**YOUR GOAL**
Keep only those lines of the records that include the string "اندازی".

[MATERIALS PROVIDED]

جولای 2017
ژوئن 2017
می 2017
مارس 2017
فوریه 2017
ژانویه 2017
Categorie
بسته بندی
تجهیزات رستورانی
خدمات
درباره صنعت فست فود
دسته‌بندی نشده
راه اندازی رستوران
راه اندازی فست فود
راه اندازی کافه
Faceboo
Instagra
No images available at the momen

[/MATERIALS PROVIDED]
[MATERIALS PROVIDED]

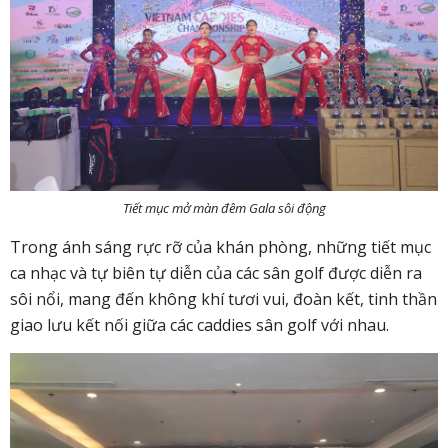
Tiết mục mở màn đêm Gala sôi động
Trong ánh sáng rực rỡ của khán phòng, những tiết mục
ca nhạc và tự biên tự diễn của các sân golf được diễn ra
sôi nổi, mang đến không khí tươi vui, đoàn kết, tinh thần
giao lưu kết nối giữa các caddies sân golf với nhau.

[/MATERIALS PROVIDED]

**REPLY TO THE TASK**
راه اندازی رستوران
راه اندازی فست فود
راه اندازی کافه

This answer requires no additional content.